This is an American centric post. Today is our Thanksgiving, a curious holiday in itself. Apologies to my non American readers ahead of time.
This year is an odd Thanksgiving for me. It is the first year I will be celebrating without my parents. Although we’ve lived apart for decades, and separate coasts for nearly five years, Thanksgiving is one of those occasions you always call your loved ones. Like Christmas, but with more food and less presents.
I have tons of great memories of Thanksgiving growing up. If Halloween is the gateway to the holiday season, Thanksgiving has always been the rising action of the second act. A feast day in itself, it signifies the start of the stretch of holiday events and activities that hallmark the season.
Oddly enough, though, it was only this year I learned the historical relationship my mother’s family had to the day we celebrate as Thanksgiving.
I imagine it’s a common thing to do when you lose older generations. You want to record it somehow, put a context to the tragedy. And so it was that in the months following the loss of my parents, I was updating a genealogy site.
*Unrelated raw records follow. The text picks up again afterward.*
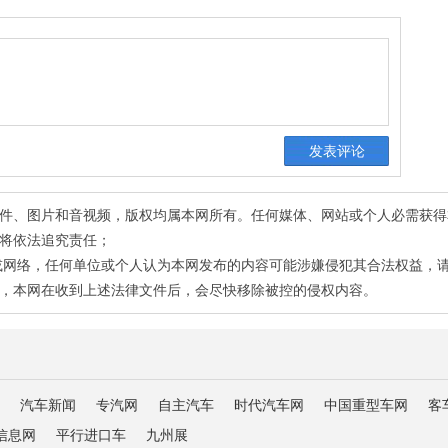
有稿件、图片和音视频，版权均属本网所有。任何媒体、网站或个人必需获
将依法追究责任；
或网络，任何单位或个人认为本网发布的内容可能涉嫌侵犯其合法权益，
，本网在收到上述法律文件后，会尽快移除被控的侵权内容。
汽车新闻
专汽网
自主汽车
时代汽车网
中国重型车网
客
信息网
平行进口车
九州展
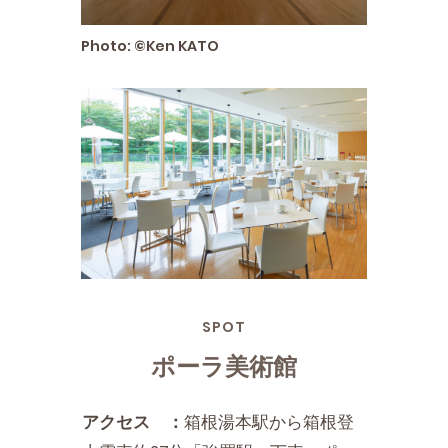
Photo: ©Ken KATO
SPOT
ポーラ美術館
アクセス ：
箱根湯本駅から箱根登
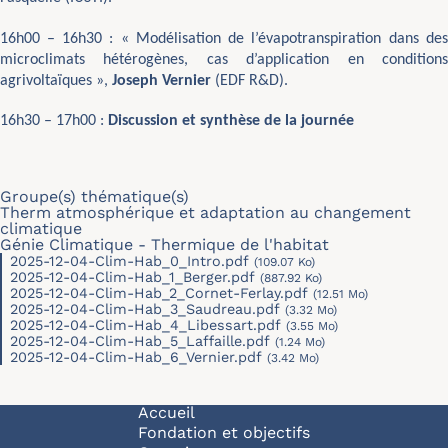
16h00 – 16h30 : «
Modélisation de l’évapotranspiration dans des
microclimats hétérogènes, cas d’application en conditions
agrivoltaïques
»,
Joseph Vernier
(EDF R&D).
16h30 – 17h00 :
Discussion et synthèse de la journée
Groupe(s) thématique(s)
Therm atmosphérique et adaptation au changement
climatique
Génie Climatique - Thermique de l'habitat
2025-12-04-Clim-Hab_0_Intro.pdf
(109.07 Ko)
2025-12-04-Clim-Hab_1_Berger.pdf
(887.92 Ko)
2025-12-04-Clim-Hab_2_Cornet-Ferlay.pdf
(12.51 Mo)
2025-12-04-Clim-Hab_3_Saudreau.pdf
(3.32 Mo)
2025-12-04-Clim-Hab_4_Libessart.pdf
(3.55 Mo)
2025-12-04-Clim-Hab_5_Laffaille.pdf
(1.24 Mo)
2025-12-04-Clim-Hab_6_Vernier.pdf
(3.42 Mo)
Navigation principale
Accueil
Fondation et objectifs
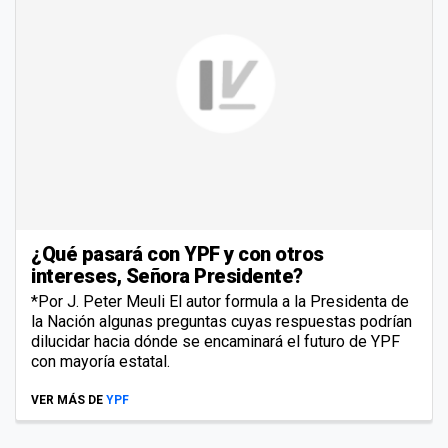
¿Qué pasará con YPF y con otros
intereses, Señora Presidente?
*Por J. Peter Meuli El autor formula a la Presidenta de
la Nación algunas preguntas cuyas respuestas podrían
dilucidar hacia dónde se encaminará el futuro de YPF
con mayoría estatal.
VER MÁS DE
YPF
This wasn’t my first foray into family history, but I’d always focused on trying to learn more about my own surname. A mystery, I might add, that continues for now (my great grandfather was an orphan). This was the first time I looked at my Mom’s side of the family.
And to my surprise, thre was a lot there. Because while my maternal grandfather may have been uninterested (a self proclaimed black sheep), the information was there. Generation after generation, going back centuries, documented and verified. And right there near the middle, a note that shocked me.
My grandfather’s family came to America on the Fortune, the second ship sent to Plymouth colony. Where a young member of my family tree grew up in Plymouth, worked for the city (oh, the irony of civil servitude going that far back), and marrying a woman that came over on the first Mayflower. Their children had children, as such things happen, and here I am.
The Mayflower. The Fortune. Boats that as kids we all talked about in November while wearing construction paper hats.
Don’t get me wrong, I know now, as an adult in an age where we have removed the blinders, that all was not roses and communal sing alongs. But as someone that had believed for the first forty years of their life that all of their predecessors had come to America during the immigration flood of the early twentieth century, it has been a shock. I also recognize that given the number of intervening generations, while interesting, it really is just a footnote of interest.
Still, I wish I had looked before. As the descendant of armchair historians and avid readers, I think learning about this might have sparked some interesting discussions. I think my Mom would have been fascinated to learn about her family. Instead, it will be a sidenotetoday while we celebrate all that we are thankful for, and remember all that we have lost.